• TASK ITEM
Go to the line below containing "Romaine Lettuce, Kale, Apple, Pear, Celery." and print exactly from there through the line containing "Related products", both included. Print nothing else.

• DATA PROVIDED
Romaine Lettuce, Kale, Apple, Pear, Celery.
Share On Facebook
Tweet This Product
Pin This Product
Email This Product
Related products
--
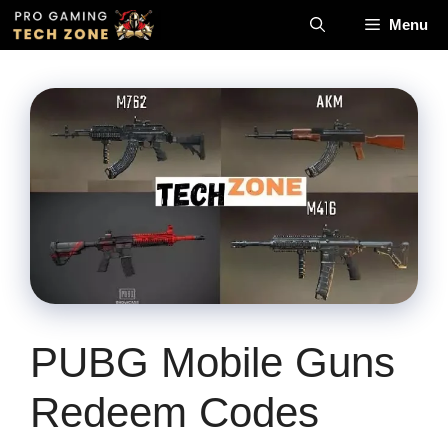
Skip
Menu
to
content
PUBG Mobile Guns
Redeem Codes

• RESPONSE TO THIS TASK
Romaine Lettuce, Kale, Apple, Pear, Celery.
Share On Facebook
Tweet This Product
Pin This Product
Email This Product
Related products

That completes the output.